Bittersweet.
Memories of my mom swim beneath the tense surface where memories of my father float, more vivid because they are more recent. Mentally, I am planning for the drive to Ely to help put the estate in order and set my nephew up with permanent housing. Emotionally, I am quiet, waiting for the black clouds to roil overhead with their load of rain and hail and sorrow.
I didn’t cry much when my mom died, either. There was an air of sadness around the three of us who were present, but we spent our time trying to make the others laugh. We leaned on each other as we had never done before in our lives.
Mom died June 17, the day before Father’s Day, 1995. I was in Reno because my brother called me and said, “Get down here, now.” My dad said I should wait.
We were not at the hospital when Mom died. Dad couldn’t sit by her bedside and watch her die. He’d been there before, waiting through the death-watch, and he couldn’t do it again. I think my mother understood that of him and they had probably discussed it many times. It was not her first trip to the hospital with the emphysema and complications.
We were there within minutes when the hospital staff alerted my brother. I still remember my dad slamming his fist against a wall and crying out, “No, no no!”
An hour earlier, I leaned over my mom and whispered, “It’s OK. You’re going to do what you want to do. I understand that. I love you.” She was high on morphine but her eyes stopped to look deep into mine. She no longer could talk: the tubes had ruined her vocal cords. She squeezed my hand and I knew I would never see her alive again.
But what is death? A passing from here to there, a momentary exit. Heaven isn’t so far away: it is right next to us, hidden by a veil. The shell that remained was not my mother any more than the shell my dad left behind was him.
I wear the diamond she had in her wedding band. It was a gift to her from my dad’s grandfather: the diamond he gave his bride in 1896. It’s a half-carat diamond with an obvious flaw. I have it set in the wedding band that Don picked out for me.
The night my mom died, my dad and I played Ninja undercover cops. Terry was on call for Washoe County Sheriff’s Department and he got a page that there was a fatal wreck on the road north of Gerlach, NV. Dad said he’d never been to Gerlach in all his years as a Nevadan. Terry said we could come along.
So we fetched the light trailer and the police truck, and off we headed in the dark to Gerlach. We passed through town in the dark. It snowed some. In the heart of the desert, Terry turned on the sirens and lights just for us. When we came to the wreck, Dad and I sat in the truck and waited, our sweatshirt hoods up over our heads because we were ninja undercover cops. We were sad for the truck driver who died.

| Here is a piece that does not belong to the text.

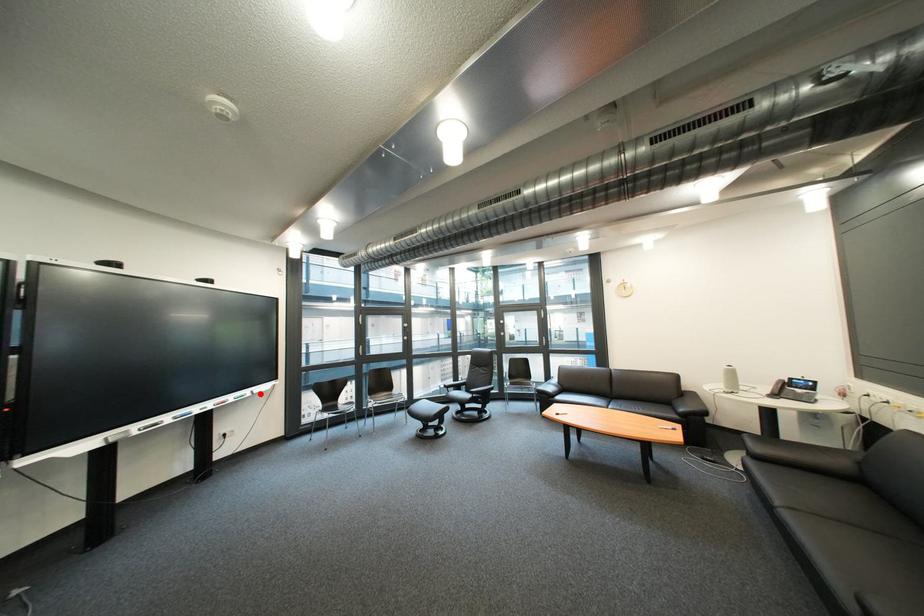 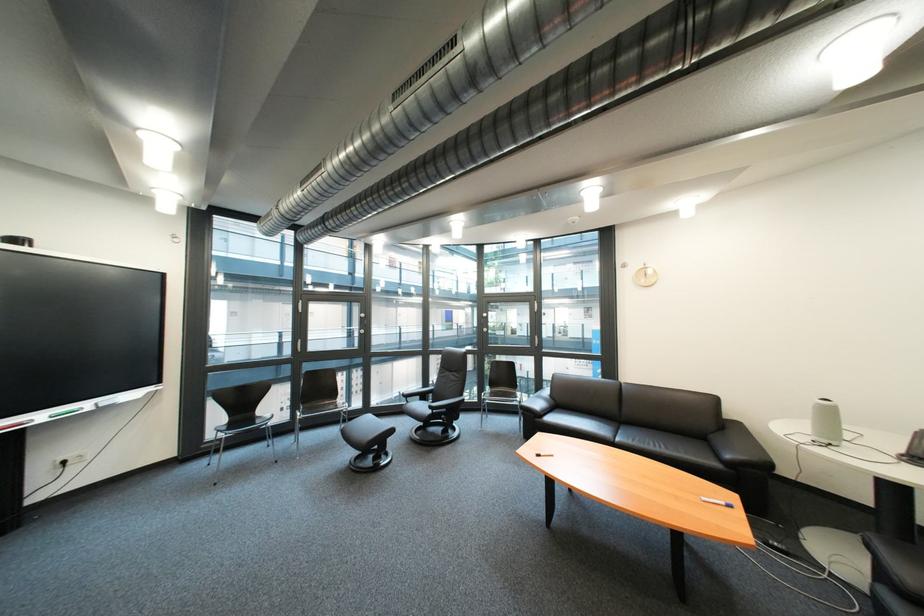 Where in the second image is the point corresponding to the highlighted location from the first image?

(101, 406)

On Father’s Day we took a drive. Dad wanted to go to a place in California where an old friend of his lived: the old friend being a retired mortician who had once lived in Winnemucca and gone square dancing with my folks. Dad wanted to ask Skip what to do. Despite the fact we dropped in on them, Skip and Edna took care of my dad in his grief and gave him advice on how to proceed. When we left, my dad’s heart was at ease more than it had been.

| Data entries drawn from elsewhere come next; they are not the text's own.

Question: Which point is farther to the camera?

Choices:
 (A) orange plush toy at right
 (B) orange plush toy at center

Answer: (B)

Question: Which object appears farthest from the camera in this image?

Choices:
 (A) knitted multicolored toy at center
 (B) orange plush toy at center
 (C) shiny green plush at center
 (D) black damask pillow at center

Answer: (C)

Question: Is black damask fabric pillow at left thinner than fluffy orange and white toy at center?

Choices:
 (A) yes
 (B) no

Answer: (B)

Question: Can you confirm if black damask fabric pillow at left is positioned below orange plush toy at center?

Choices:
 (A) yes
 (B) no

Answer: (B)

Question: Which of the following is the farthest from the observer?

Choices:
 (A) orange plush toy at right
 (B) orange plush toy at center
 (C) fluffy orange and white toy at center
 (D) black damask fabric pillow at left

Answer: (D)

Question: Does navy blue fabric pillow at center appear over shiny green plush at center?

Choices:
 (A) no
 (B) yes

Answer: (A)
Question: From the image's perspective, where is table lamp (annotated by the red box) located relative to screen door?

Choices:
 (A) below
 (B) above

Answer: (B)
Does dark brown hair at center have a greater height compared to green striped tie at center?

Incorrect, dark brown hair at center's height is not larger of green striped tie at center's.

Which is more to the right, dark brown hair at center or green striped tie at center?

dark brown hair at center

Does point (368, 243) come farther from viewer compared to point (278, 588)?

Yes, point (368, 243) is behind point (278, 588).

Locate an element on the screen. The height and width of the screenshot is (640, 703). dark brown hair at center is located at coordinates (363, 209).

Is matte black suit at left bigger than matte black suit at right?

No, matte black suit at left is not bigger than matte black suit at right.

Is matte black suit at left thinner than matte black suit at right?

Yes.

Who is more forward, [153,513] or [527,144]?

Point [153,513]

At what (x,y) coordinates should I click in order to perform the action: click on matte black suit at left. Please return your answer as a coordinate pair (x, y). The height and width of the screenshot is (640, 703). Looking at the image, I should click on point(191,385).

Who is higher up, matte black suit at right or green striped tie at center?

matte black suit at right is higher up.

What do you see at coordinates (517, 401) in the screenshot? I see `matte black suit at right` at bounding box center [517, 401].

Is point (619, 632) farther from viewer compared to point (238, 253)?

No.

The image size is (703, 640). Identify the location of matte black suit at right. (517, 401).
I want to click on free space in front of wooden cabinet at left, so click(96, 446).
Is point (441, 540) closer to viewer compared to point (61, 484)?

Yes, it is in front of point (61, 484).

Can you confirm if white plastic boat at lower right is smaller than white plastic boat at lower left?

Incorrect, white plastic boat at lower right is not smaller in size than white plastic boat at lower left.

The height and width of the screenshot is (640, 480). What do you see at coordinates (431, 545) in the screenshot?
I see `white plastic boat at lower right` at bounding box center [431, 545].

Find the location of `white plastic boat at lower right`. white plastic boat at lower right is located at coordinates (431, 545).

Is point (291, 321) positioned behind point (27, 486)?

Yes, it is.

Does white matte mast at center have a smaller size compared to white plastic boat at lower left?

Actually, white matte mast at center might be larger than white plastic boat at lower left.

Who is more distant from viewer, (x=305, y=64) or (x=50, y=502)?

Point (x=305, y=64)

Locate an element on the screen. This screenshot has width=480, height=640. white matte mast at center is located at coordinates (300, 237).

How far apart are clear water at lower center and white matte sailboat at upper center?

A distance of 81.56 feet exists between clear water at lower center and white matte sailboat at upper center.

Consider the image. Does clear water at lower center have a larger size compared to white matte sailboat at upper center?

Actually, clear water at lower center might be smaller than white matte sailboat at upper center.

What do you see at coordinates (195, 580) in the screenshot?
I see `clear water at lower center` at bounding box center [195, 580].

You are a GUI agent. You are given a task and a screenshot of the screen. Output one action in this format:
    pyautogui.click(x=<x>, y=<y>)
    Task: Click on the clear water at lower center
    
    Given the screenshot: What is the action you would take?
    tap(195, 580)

We stopped at Donner Lake and watched a house go up in flames (a roof fire). There was a water spout on the lake in the blustery winds. Terry looked down and said, “What’s the blue stuff?”
I leaned out of my window looking for the wildflower I knew I could identify.
They both started laughing: the blue stuff was the water of Donner Lake. Nevadans don’t usually see that much water.
I was the butt of several more jokes that day. We laughed so hard. We stopped in Truckee and ate at some pub. Terry took us on a tour of Incline Village. We saw a coyote standing in the middle of the road in the middle of the day. Even when we honked our horn and yelled at it, it did not run away. My dad predicted it was a coyote inured of humans and therefore very dangerous.
A few months later, a four year old girl in Incline Village was badly mauled by an urban coyote. I think it was the same creature.
Now it is Mother’s Day, 2011. I am mostly packed. I’ll load up some food and water before I head out. I remind myself that I will have to pump my own gasoline. I haven’t pumped gas since 1979. Dang, I hate driving out of state. The oil is changed in my car, I’ve checked the air pressure. I’m trying to remember what it is at the house that I want. I can’t leave until later this week.
Mostly, I am sitting here feeling about as useful as a ninja undercover cop on a midnight drive through Gerlach.
One thing I have on my dad: I have been through Gerlach in the daylight. We didn’t miss anything when we went through in the dark.
I really loved this post. I am glad you are writing.
Drive safely and I’ll be thinking of you…
I am keeping you and Terry, and all of your family, in prayer through this difficult time. The photos you’ve put up are a wonderful memorial to your parents, and your sister….may they rest in peace.
Be safe and be blessed as you leave your home to take care of things that need to be done.
Godspeed, Jaci.
Thank you all of you. I’ll keep you posted.